In a way, my wife was also a catalyst for my ADHD diagnosis. She’d been diagnosed as a teenager. Meanwhile, after a childhood and part of an adulthood dealing with worsening focus, time-blindness, disorganization, and emotional dysregulation, I was able to see my struggles in my wife’s enough to pursue my own diagnosis in 2021.
Identities don’t exist in a vacuum. Labels help us explain ourselves and how we need to be cared for to people not like us. They also help us find community and support among people who are.
Joining new communities can be hard
I don’t feel entirely comfortable in queer spaces. Some of it’s caused by unconscious (sometimes conscious?) bi/pan erasure in the broader LGBTQIA+ community, but a lot of it is my own insecurity over things from superficial signifiers to history and culture—never mind that I’m often in queer spaces with my wife. Part of me always feels like an intruder.
Same goes for being a Jew. I need transliteration of the prayers during services, and I’m still not 100% sure about how to observe certain things or the reasons behind them.

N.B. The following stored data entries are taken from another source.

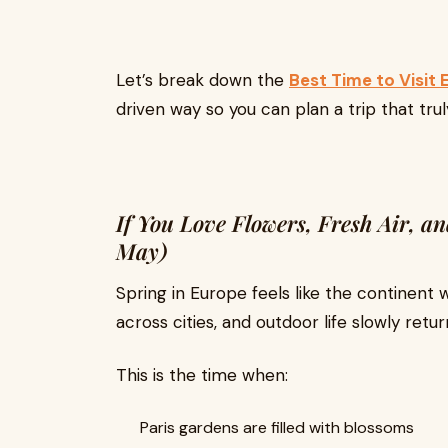
Let’s break down the
Best Time to Visit
driven way so you can plan a trip that tru
If You Love Flowers, Fresh Air, 
May)
Spring in Europe feels like the continent
across cities, and outdoor life slowly retur
This is the time when:
Paris gardens are filled with blossoms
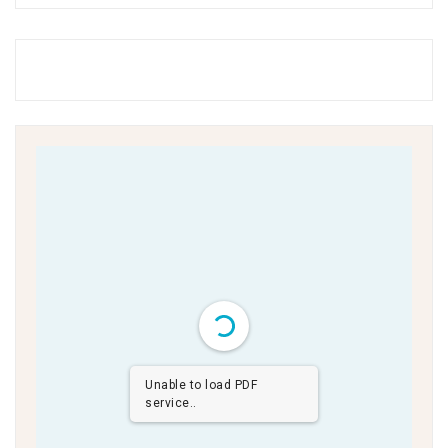
Unable to load PDF
service..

In Jewish spaces, being a Jew of Color is an interesting experience. Despite there having always been people who were born JOC, there’s a specific stereotype of what Jews look and act like (thanks, white supremacy!), supported by the “Ashkenormative” representation of Jews in film and TV (Ashkenazi Jews = Eastern European descent). So, many Jews think of us as “white people” even though, as a group, we’re not. When my Jewishness comes up, people assume I converted, and when I confirm that, they assume I did it “for my wife.”
As for ADHD, shortly after my diagnosis, I feared that I’d “take someone’s spot” who “really deserved it” when applying for the DISRUPTORS TV Writing Fellowship, which is specifically for BIPOC who fall into at least one of three groups: trans/non-binary, disabled, or undocumented/formerly undocumented. Never mind that undiagnosed ADHD was responsible for many hurdles that have slowed my writing career, and that ADHD is legally a disability and covered by the ADA. When I eventually became a Fellow, I still felt self-conscious about claiming a disability among others who’d grappled with theirs longer.

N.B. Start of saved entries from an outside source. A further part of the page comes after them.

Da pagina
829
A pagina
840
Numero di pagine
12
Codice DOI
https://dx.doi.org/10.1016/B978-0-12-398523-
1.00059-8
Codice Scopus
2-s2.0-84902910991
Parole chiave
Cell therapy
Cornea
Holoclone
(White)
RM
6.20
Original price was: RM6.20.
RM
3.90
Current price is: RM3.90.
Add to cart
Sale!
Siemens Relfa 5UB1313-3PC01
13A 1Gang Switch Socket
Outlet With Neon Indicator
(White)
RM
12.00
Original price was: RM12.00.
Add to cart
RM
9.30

Labels should fit us, not the other way around
As useful as labels are in some ways, they shouldn’t be overvalued. Identity is a tricky, emotional, and personal thing. When we explore the labels we’d choose for ourselves, we should remember that labels aren’t designed for us to fit inside them. The label exists to help us claim what we already are.
I’m Puerto Rican. Any experience I have is a “Puerto Rican experience,” and I am Puerto Rican enough. Ditto Judaism, neurodivergence, woman-ness, etc.
Din Djarin and Bo-Katan are Mandalorians, and I’m so glad that they each seem to be arriving at the knowledge that they’re Mandalorian enough.